**Stored data entries**:

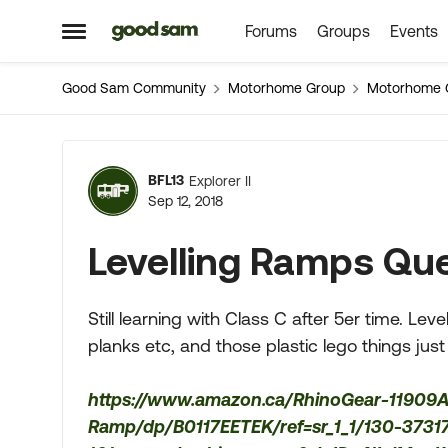
Forums
Groups
Events
Skip to content
Open Side Menu
Good Sam Community
Motorhome Group
Motorhome 
Forum Discussion
BFL13
Explorer II
Sep 12, 2018
Levelling Ramps Qu
Still learning with Class C after 5er time. Le
planks etc, and those plastic lego things jus
https://www.amazon.ca/RhinoGear-11909
Ramp/dp/B0117EETEK/ref=sr_1_1/130-373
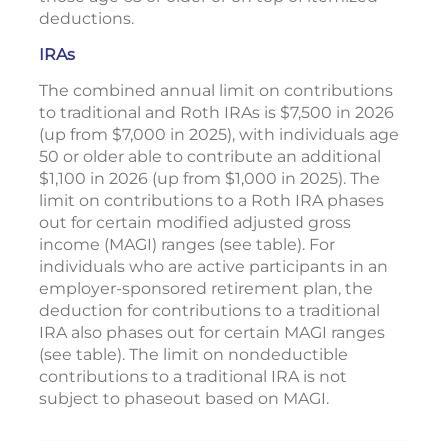
deductions.
IRAs
The combined annual limit on contributions
to traditional and Roth IRAs is $7,500 in 2026
(up from $7,000 in 2025), with individuals age
50 or older able to contribute an additional
$1,100 in 2026 (up from $1,000 in 2025). The
limit on contributions to a Roth IRA phases
out for certain modified adjusted gross
income (MAGI) ranges (see table). For
individuals who are active participants in an
employer-sponsored retirement plan, the
deduction for contributions to a traditional
IRA also phases out for certain MAGI ranges
(see table). The limit on nondeductible
contributions to a traditional IRA is not
subject to phaseout based on MAGI.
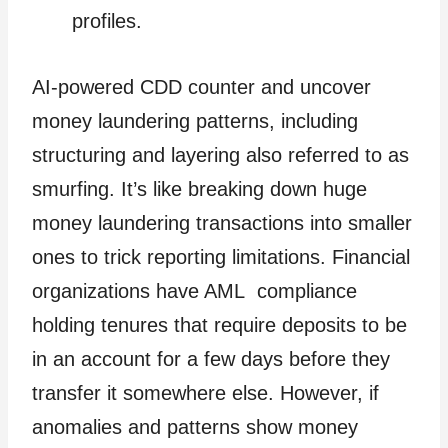
profiles.
AI-powered CDD counter and uncover
money laundering patterns, including
structuring and layering also referred to as
smurfing. It’s like breaking down huge
money laundering transactions into smaller
ones to trick reporting limitations. Financial
organizations have AML compliance
holding tenures that require deposits to be
in an account for a few days before they
transfer it somewhere else. However, if
anomalies and patterns show money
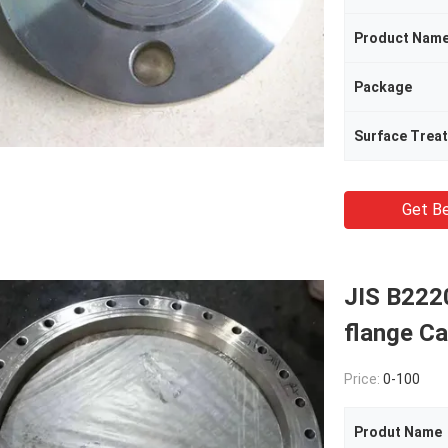
Product Nam
Package
Surface Trea
Get Be
JIS B222
flange C
Price:
0-100
Produt Name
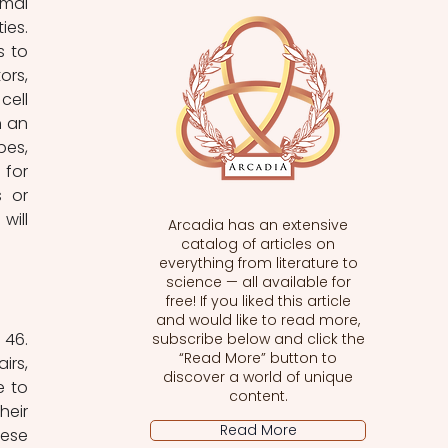
mal 
es. 
 to 
rs, 
ell 
 an 
es, 
for 
 or 
ill 
Arcadia has an extensive
catalog of articles on
everything from literature to
science — all available for
free! If you liked this article
and would like to read more,
46. 
subscribe below and click the
“Read More” button to
rs, 
discover a world of unique
 to 
content.
eir 
Read More
ese 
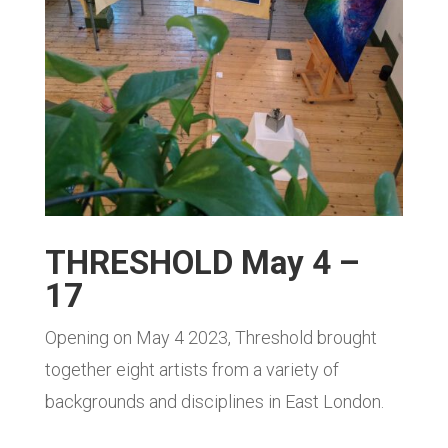
THRESHOLD May 4 –
17
Opening on May 4 2023, Threshold brought
together eight artists from a variety of
backgrounds and disciplines in East London.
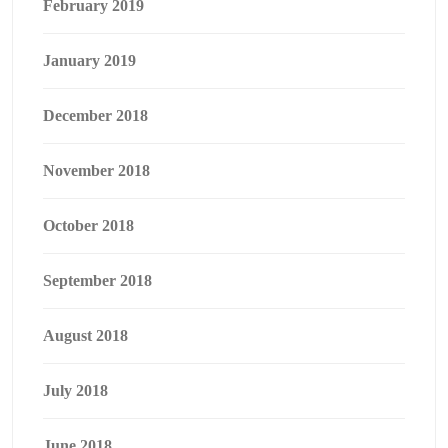
February 2019
January 2019
December 2018
November 2018
October 2018
September 2018
August 2018
July 2018
June 2018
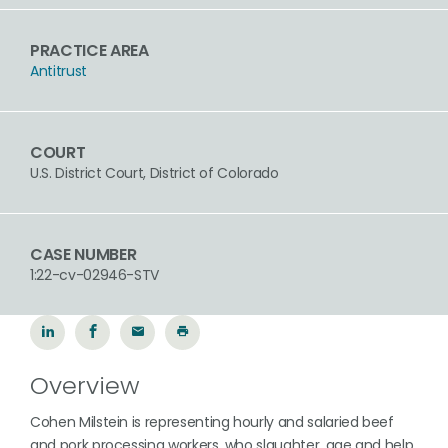
PRACTICE AREA
Antitrust
COURT
U.S. District Court, District of Colorado
CASE NUMBER
1:22-cv-02946-STV
Overview
Cohen Milstein is representing hourly and salaried beef
and pork processing workers, who slaughter, age and help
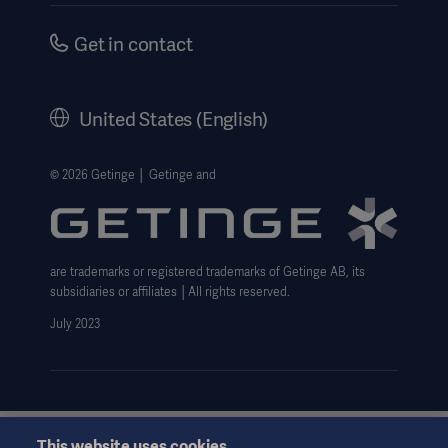
Safety Notifications
Careers
Get in contact
US Terms and Conditions
Corporate Governance
History
United States (English)
Legal Information
Website Privacy Policy
© 2026 Getinge │ Getinge and
Website use disclaimer
Data Subject Request Form
are trademarks or registered trademarks of Getinge AB, its
subsidiaries or affiliates │All rights reserved.
July 2023
This website uses cookies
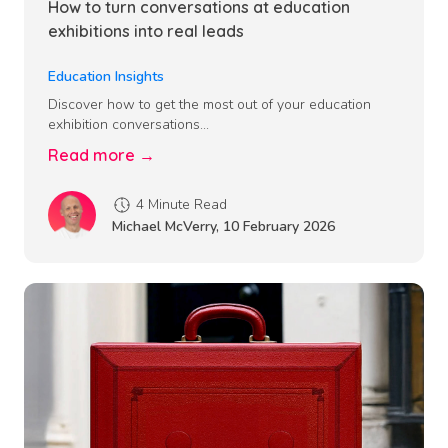
How to turn conversations at education
exhibitions into real leads
Education Insights
Discover how to get the most out of your education
exhibition conversations...
Read more →
4 Minute Read
Michael McVerry
,
10 February 2026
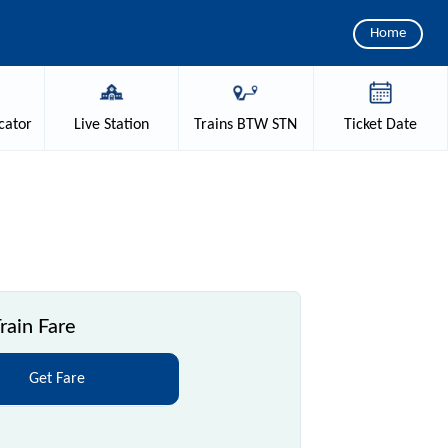
Home
cator
Live
Station
Trains
BTW STN
Ticket
Date
rain Fare
Get Fare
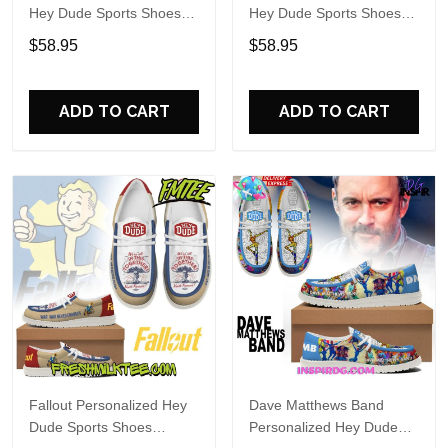
Hey Dude Sports Shoes
Hey Dude Sports Shoes
Custom Name Design
Custom Name Design
$58.95
$58.95
Perfect Gift For Fans
Perfect Gift For Fans
ADD TO CART
ADD TO CART
Fallout Personalized Hey
Dave Matthews Band
Dude Sports Shoes
Personalized Hey Dude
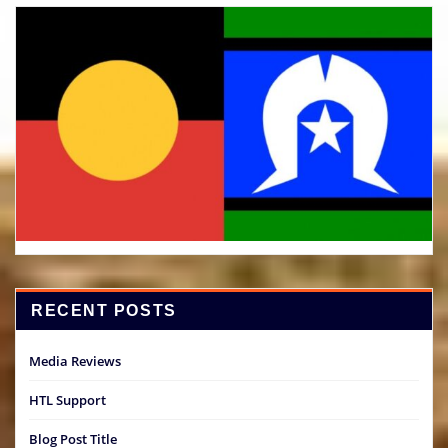
RECENT POSTS
Media Reviews
HTL Support
Blog Post Title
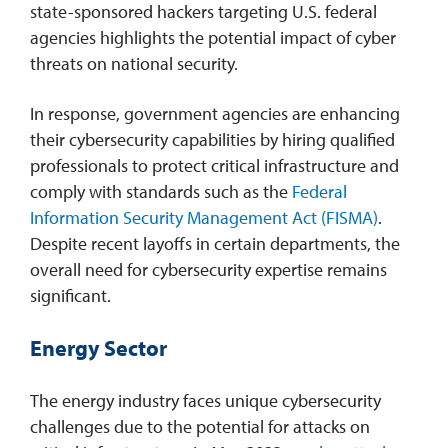
state-sponsored hackers targeting U.S. federal
agencies highlights the potential impact of cyber
threats on national security.
In response, government agencies are enhancing
their cybersecurity capabilities by hiring qualified
professionals to protect critical infrastructure and
comply with standards such as the
Federal
Information Security Management Act (FISMA)
.
Despite recent layoffs in certain departments, the
overall need for cybersecurity expertise remains
significant.
Energy Sector
The energy industry faces unique cybersecurity
challenges due to the potential for attacks on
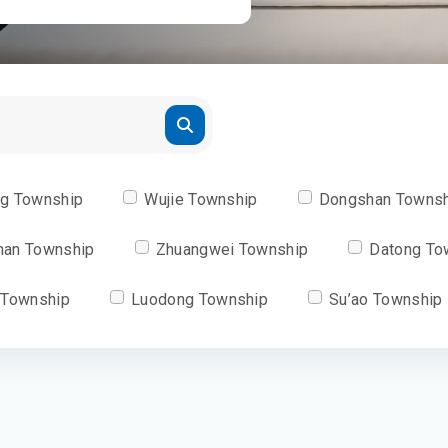
ng Township
Wujie Township
Dongshan Towns
han Township
Zhuangwei Township
Datong To
 Township
Luodong Township
Su’ao Township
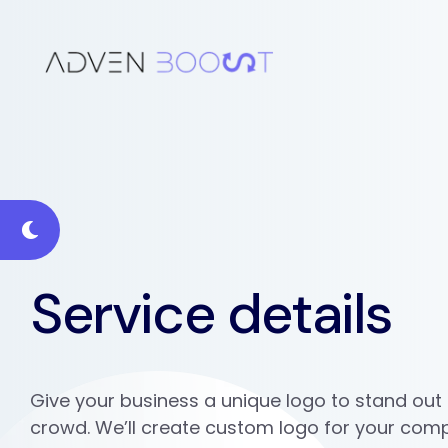
Service details
Give your business a unique logo to stand out
crowd. We’ll create custom logo for your com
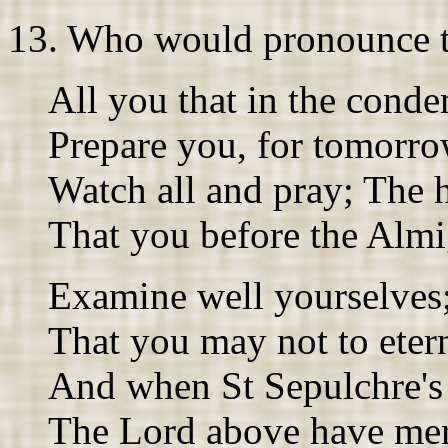
13. Who would pronounce t
All you that in the conde
Prepare you, for tomorro
Watch all and pray; The h
That you before the Almi
Examine well yourselves;
That you may not to etern
And when St Sepulchre's 
The Lord above have mer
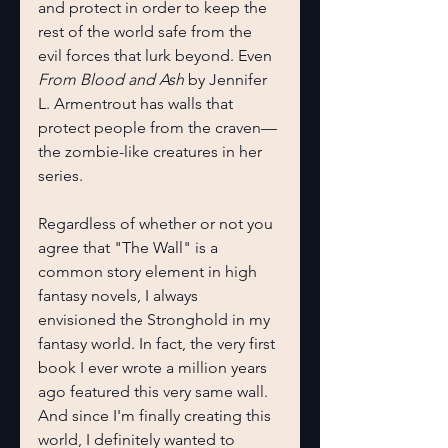
and protect in order to keep the 
rest of the world safe from the 
evil forces that lurk beyond. Even 
From Blood and Ash 
by Jennifer 
L. Armentrout has walls that 
protect people from the craven—
the zombie-like creatures in her 
series.
Regardless of whether or not you 
agree that "The Wall" is a 
common story element in high 
fantasy novels, I always 
envisioned the Stronghold in my 
fantasy world. In fact, the very first 
book I ever wrote a million years 
ago featured this very same wall. 
And since I'm finally creating this 
world, I definitely wanted to 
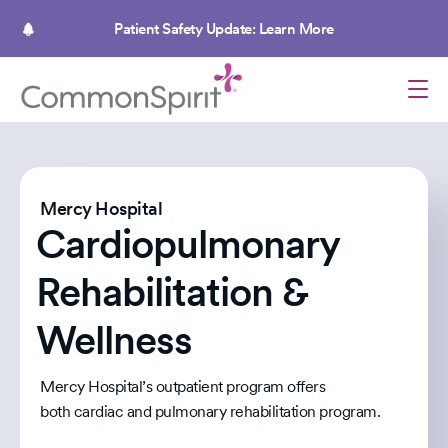
Skip
to
Patient Safety Update: Learn More
main
content
Mercy Hospital
Cardiopulmonary
Rehabilitation &
Wellness
Mercy Hospital’s outpatient program offers
both cardiac and pulmonary rehabilitation program.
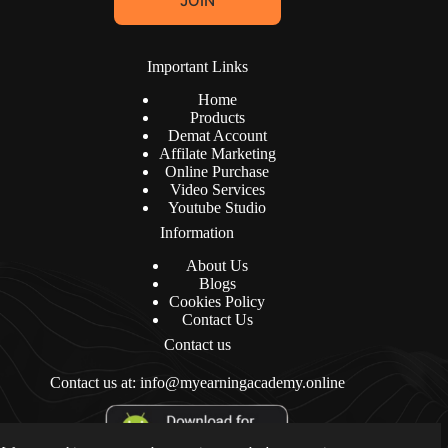
JOIN
i
l
*
Important Links
Home
Products
Demat Account
Affilate Marketing
Online Purchase
Video Services
Youtube Studio
Information
About Us
Blogs
Cookies Policy
Contact Us
Contact us
Contact us at: info@myearningacademy.online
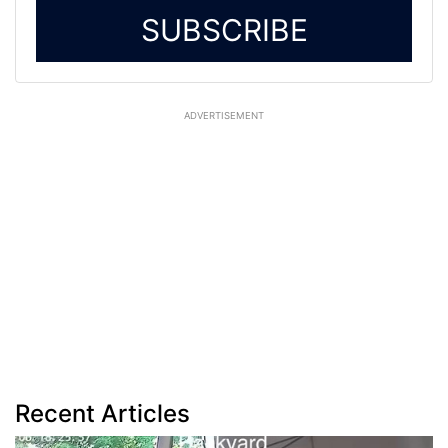
SUBSCRIBE
ADVERTISEMENT
Recent Articles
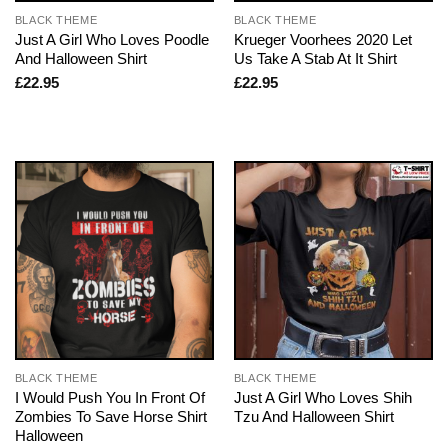
BLACK THEME
BLACK THEME
Just A Girl Who Loves Poodle
Krueger Voorhees 2020 Let
And Halloween Shirt
Us Take A Stab At It Shirt
£
22.95
£
22.95
BLACK THEME
BLACK THEME
I Would Push You In Front Of
Just A Girl Who Loves Shih
Zombies To Save Horse Shirt
Tzu And Halloween Shirt
Halloween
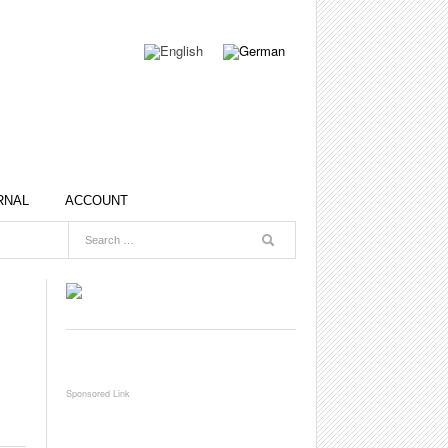
RNAL
ACCOUNT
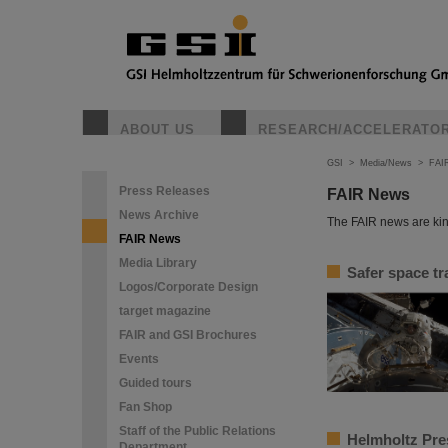
ABOUT US
RESEARCH/ACCELERATO
GSI
>
Media/News
>
FAI
Press Releases
FAIR News
News Archive
The FAIR news are kin
FAIR News
Media Library
Safer space tr
Logos/Corporate Design
target magazine
FAIR and GSI Brochures
Events
Guided tours
Fan Shop
Staff of the Public Relations
Helmholtz Pres
Department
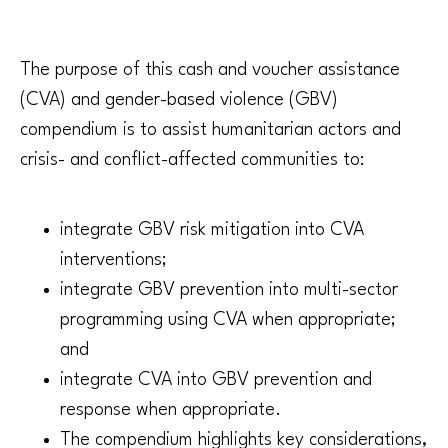
The purpose of this cash and voucher assistance
(CVA) and gender-based violence (GBV)
compendium is to assist humanitarian actors and
crisis- and conflict-affected communities to:
integrate GBV risk mitigation into CVA
interventions;
integrate GBV prevention into multi-sector
programming using CVA when appropriate;
and
integrate CVA into GBV prevention and
response when appropriate.
The compendium highlights key considerations,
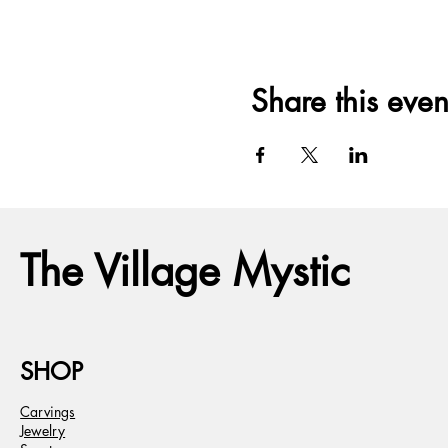
Share this even
The Village Mystic
SHOP
Carvings
Jewelry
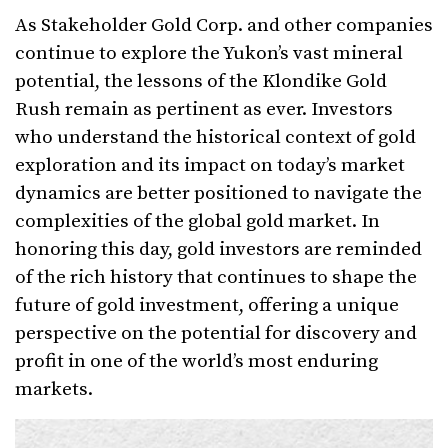
As Stakeholder Gold Corp. and other companies
continue to explore the Yukon’s vast mineral
potential, the lessons of the Klondike Gold
Rush remain as pertinent as ever. Investors
who understand the historical context of gold
exploration and its impact on today’s market
dynamics are better positioned to navigate the
complexities of the global gold market. In
honoring this day, gold investors are reminded
of the rich history that continues to shape the
future of gold investment, offering a unique
perspective on the potential for discovery and
profit in one of the world’s most enduring
markets.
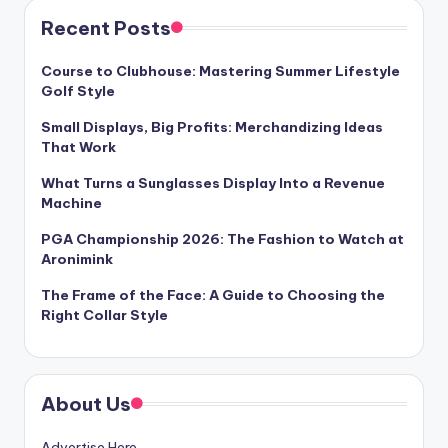
Recent Posts
Course to Clubhouse: Mastering Summer Lifestyle
Golf Style
Small Displays, Big Profits: Merchandizing Ideas
That Work
What Turns a Sunglasses Display Into a Revenue
Machine
PGA Championship 2026: The Fashion to Watch at
Aronimink
The Frame of the Face: A Guide to Choosing the
Right Collar Style
About Us
Advertise Here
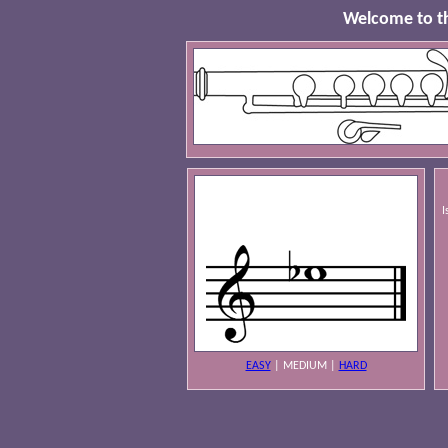
Welcome to th
I
EASY
|
MEDIUM
|
HARD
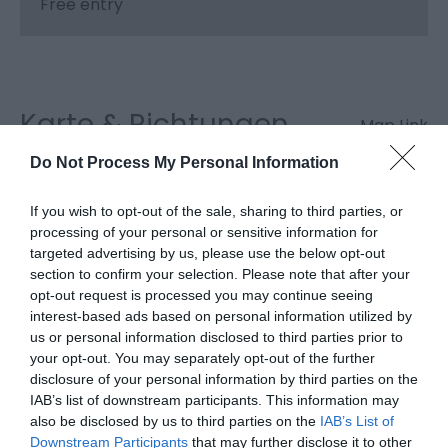
Free entry
Karte & Richtungen
Map Link
Do Not Process My Personal Information
If you wish to opt-out of the sale, sharing to third parties, or
processing of your personal or sensitive information for
targeted advertising by us, please use the below opt-out
Karte anzeigen
section to confirm your selection. Please note that after your
opt-out request is processed you may continue seeing
interest-based ads based on personal information utilized by
us or personal information disclosed to third parties prior to
your opt-out. You may separately opt-out of the further
disclosure of your personal information by third parties on the
IAB’s list of downstream participants. This information may
also be disclosed by us to third parties on the
IAB’s List of
Downstream Participants
that may further disclose it to other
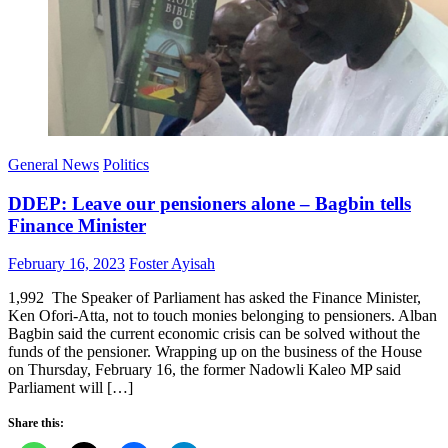
General News
Politics
DDEP: Leave our pensioners alone – Bagbin tells
Finance Minister
Posted
Author
February 16, 2023
Foster Ayisah
on
1,992 The Speaker of Parliament has asked the Finance Minister,
Ken Ofori-Atta, not to touch monies belonging to pensioners. Alban
Bagbin said the current economic crisis can be solved without the
funds of the pensioner. Wrapping up on the business of the House
on Thursday, February 16, the former Nadowli Kaleo MP said
Parliament will […]
Share this:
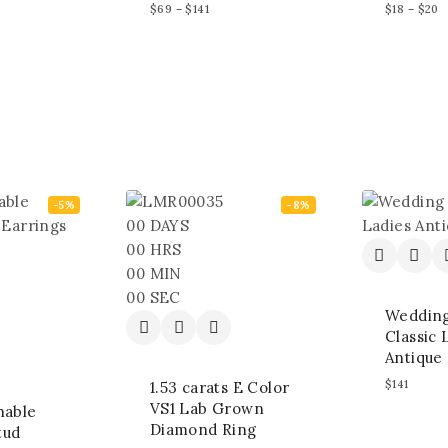
$
69
–
$
141
$
18
–
$
20
-5%
-8%
00
DAYS
00
HRS
00
MIN
00
SEC
Weddin
Classic 
Antique 
$
141
1.53 carats E Color
VS1 Lab Grown
hable
Diamond Ring
tud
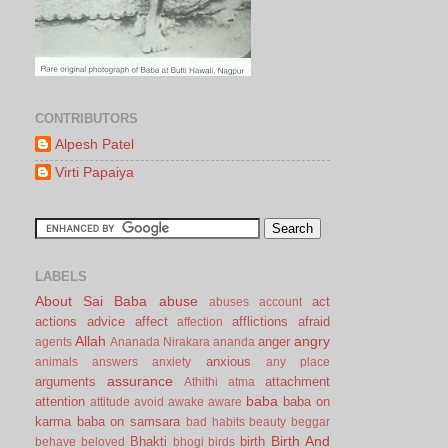
CONTRIBUTORS
Alpesh Patel
Virti Papaiya
LABELS
About Sai Baba
abuse
act
abuses
account
actions
advice
affect
afflictions
afraid
affection
Allah
angry
anger
agents
Ananada Nirakara
ananda
anxious
animals
answers
anxiety
any place
assurance
arguments
attachment
Athithi
atma
baba
attention
baba on
attitude
avoid
awake
aware
karma
baba on samsara
bad habits
beauty
beggar
Birth And
Bhakti
birth
behave
beloved
bhogi
birds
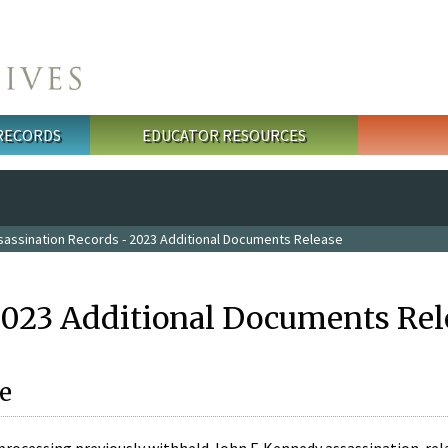
 RECORDS
EDUCATOR RESOURCES
sassination Records - 2023 Additional Documents Release
2023 Additional Documents Rel
e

**Task prompt**: Leaving each picture behind, please give again exactly the lines above from the one with "Small Displays, Big" through the one with "1,992 The Speaker", both included, and no others.

**Output of the exercise**:
Small Displays, Big Profits: Merchandizing Ideas
That Work
What Turns a Sunglasses Display Into a Revenue
Machine
PGA Championship 2026: The Fashion to Watch at
Aronimink
The Frame of the Face: A Guide to Choosing the
Right Collar Style
About Us
Advertise Here
Welcome to th
I
EASY
|
MEDIUM
|
HARD
Free entry
Karte & Richtungen
Map Link
Do Not Process My Personal Information
If you wish to opt-out of the sale, sharing to third parties, or
processing of your personal or sensitive information for
targeted advertising by us, please use the below opt-out
Karte anzeigen
section to confirm your selection. Please note that after your
opt-out request is processed you may continue seeing
interest-based ads based on personal information utilized by
us or personal information disclosed to third parties prior to
your opt-out. You may separately opt-out of the further
disclosure of your personal information by third parties on the
IAB’s list of downstream participants. This information may
also be disclosed by us to third parties on the
IAB’s List of
Downstream Participants
that may further disclose it to other
General News
Politics
DDEP: Leave our pensioners alone – Bagbin tells
Finance Minister
Posted
Author
February 16, 2023
Foster Ayisah
on
1,992 The Speaker of Parliament has asked the Finance Minister,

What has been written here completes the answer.